The development’s 236 hectares are currently sub-divided into seven parcels and zoned for resource extraction. The current zoning allows for clear-cut logging to the Juan de Fuca park boundary and each lot is allowed a house, outbuildings, travel trailer, boat, cars, mill and everything else that goes with rural living. The house may be built within 15 metres of the park boundary and the out-buildings may be seven metres from the boundary. In addition, the Juan de Fuca trail trespasses into the privately owned land in a couple of locations.
Marine Trail Holdings has proposed a development which provides a different use of this land. They propose to build 257 cabins of between 500 and 960 square feet, a lodge, six caretaker residences and two resort recreational buildings. They propose to build these structures in clusters of 20 to 40 units in a phased development scheme starting with 19 cabins and the lodge.
The developer has agreed to donate 42 per cent of his land to B.C. Parks and to protect, by a CRD covenant from clear-cut, a further 44 per cent of his land. They will build on 14 per cent of their land and protect 86 per cent from clear-cut.
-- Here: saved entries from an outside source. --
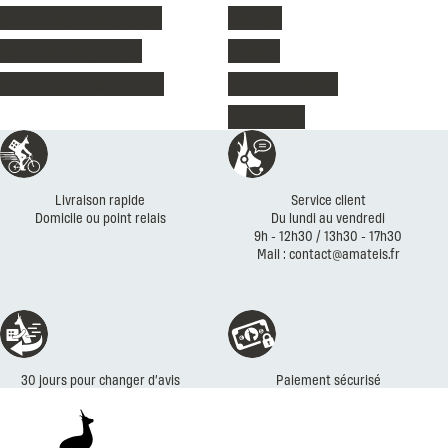
Pantalons de ski femme
Polaires
Vestes de ski homme
T-shirts
Pantalons de ski homme
Pantalons de ski
Chaussures
Réassurances
Livraison rapide
Service client
Domicile ou point relais
Du lundi au vendredi
9h - 12h30 / 13h30 - 17h30
Mail : contact@amateis.fr
30 jours pour changer d’avis
Paiement sécurisé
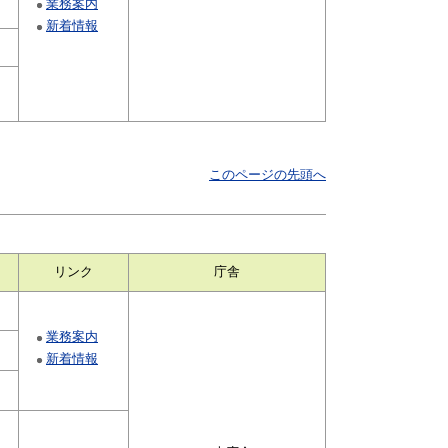
業務案内
新着情報
このページの先頭へ
リンク
庁舎
業務案内
新着情報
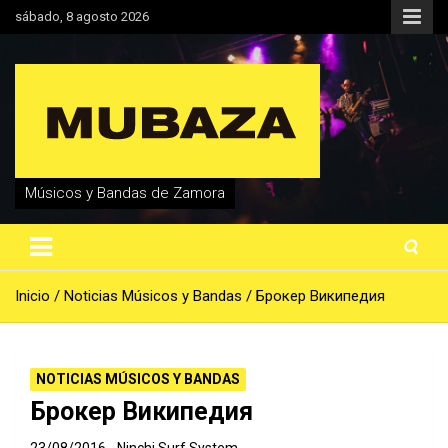
Saltar
sábado, 8 agosto 2026
al
contenido
Músicos y Bandas de Zamora
Inicio
Noticias Músicos y Bandas
Брокер Википедия
NOTICIAS MÚSICOS Y BANDAS
Брокер Википедия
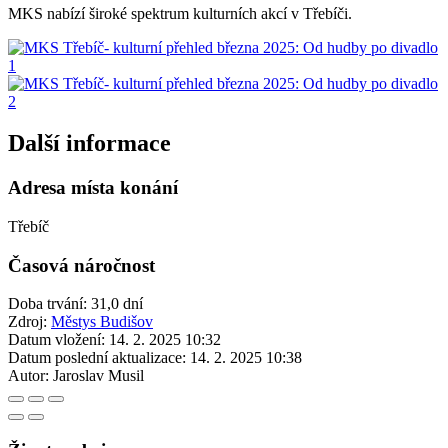
MKS nabízí široké spektrum kulturních akcí v Třebíči.
Další informace
Adresa místa konání
Třebíč
Časová náročnost
Doba trvání: 31,0 dní
Zdroj:
Městys Budišov
Datum vložení:
14. 2. 2025 10:32
Datum poslední aktualizace:
14. 2. 2025 10:38
Autor:
Jaroslav Musil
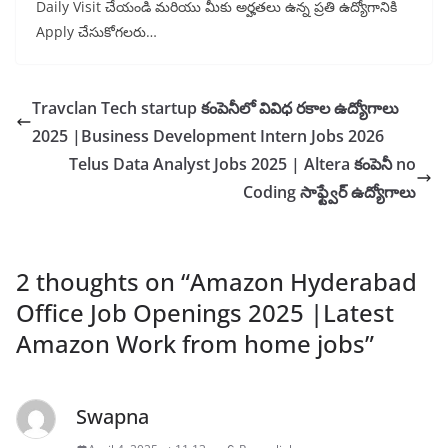
Daily Visit చేయండి మరియు మీకు అర్హతలు ఉన్న ప్రతి ఉద్యోగానికి
Apply చేసుకోగలరు…
Travclan Tech startup కంపెనీలో వివిధ రకాల ఉద్యోగాలు
2025 |Business Development Intern Jobs 2026
Telus Data Analyst Jobs 2025 | Altera కంపెనీ no
Coding సాఫ్ట్వేర్ ఉద్యోగాలు
2 thoughts on “
Amazon Hyderabad
Office Job Openings 2025 |Latest
Amazon Work from home jobs
”
Swapna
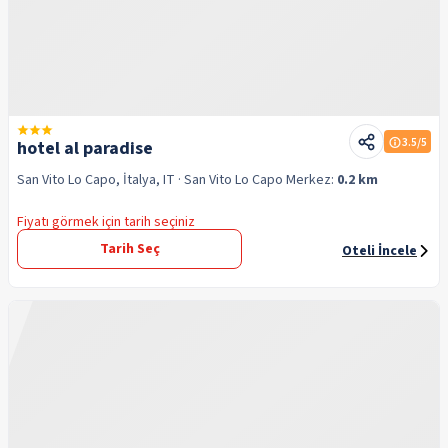
3.5
/5
hotel al paradise
San Vito Lo Capo, İtalya, IT
· San Vito Lo Capo
Merkez:
0.2 km
Fiyatı görmek için tarih seçiniz
Tarih Seç
Oteli İncele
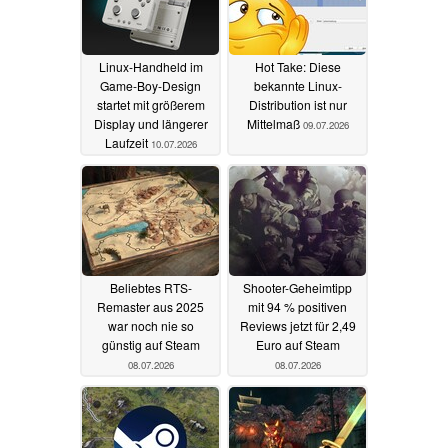
Linux-Handheld im
Hot Take: Diese
Game-Boy-Design
bekannte Linux-
startet mit größerem
Distribution ist nur
Display und längerer
Mittelmaß
09.07.2026
Laufzeit
10.07.2026
Beliebtes RTS-
Shooter-Geheimtipp
Remaster aus 2025
mit 94 % positiven
war noch nie so
Reviews jetzt für 2,49
günstig auf Steam
Euro auf Steam
08.07.2026
08.07.2026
In addition, they will donate back the Juan de Fuca Provincial Park lands that trespass on their property, they will provide a minimum 150 metre buffer from the trail to their buildings and, their cabins will not be visible from the Juan de Fuca trail or the highway.
The vast majority of the e-mails, letters and presentations from the public requested the committee deny the application in order to protect the integrity of the Juan de Fuca Trail. The five supporting members felt strongly that protecting the Juan de Fuca Trail is the defining issue of the application and in making their decision they weighed the two options. Denying the application and leaving the seven lots in their present zoning would not prohibit the eventual clear-cut of the lands as well as resource extraction development. Given the lack of interest from government, the five members of the committee felt their best option to protect the Juan de Fuca Trail is to consider the development and send the proposal to public hearing.
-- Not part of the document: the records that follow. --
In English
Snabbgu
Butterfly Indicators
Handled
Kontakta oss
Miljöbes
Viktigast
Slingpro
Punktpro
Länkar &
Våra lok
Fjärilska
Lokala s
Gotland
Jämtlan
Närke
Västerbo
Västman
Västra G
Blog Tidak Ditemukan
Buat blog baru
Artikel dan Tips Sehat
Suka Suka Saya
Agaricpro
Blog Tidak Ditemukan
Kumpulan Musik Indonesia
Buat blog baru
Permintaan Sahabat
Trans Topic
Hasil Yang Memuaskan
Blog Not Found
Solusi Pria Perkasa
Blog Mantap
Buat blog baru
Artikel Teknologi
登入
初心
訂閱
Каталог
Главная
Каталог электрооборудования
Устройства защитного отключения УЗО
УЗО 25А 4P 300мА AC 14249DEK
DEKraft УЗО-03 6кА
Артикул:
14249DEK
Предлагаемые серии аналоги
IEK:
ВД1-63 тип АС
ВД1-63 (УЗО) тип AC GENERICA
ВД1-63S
In addition to the committee’s reasoning for sending the proposal to public hearing, the Pacheedaht First Nation, adjacent to Port Renfrew enthusiastically support this development. They look forward to supplying the cedar beams, the milling of the cedar siding, carpentry jobs and landscaping, housekeeping, serving and culinary positions. The Pacheedaht have plans for the building of an artists’ venue for guests to watch canoe building, totem pole carving, cedar bark weaving, mask carving and the sale of art from neighbouring Songhees, Esquimalt, Beecher Bay and T’sou-ke First Nations. This development, 20 minutes from Pacheedaht would possibly provide a strong market for their art.
The remaining resource lands between Jordan River and Port Renfrew adjacent to the Juan de Fuca Park and Highway 14 are either Crown land or in a Timber License. These lands are used exclusively for resource extraction and forestry.
The majority of the Juan de Fuca Land Use Committee members supported the continuance of the Marine Trail Holding’s development application because it is the only land that will be considered for development along the Juan de Fuca Trail, it is the best option for protecting the trail and it could provide meaningful employment and economic opportunities for all local residents from French Beach to Port Renfrew and Pacheedaht.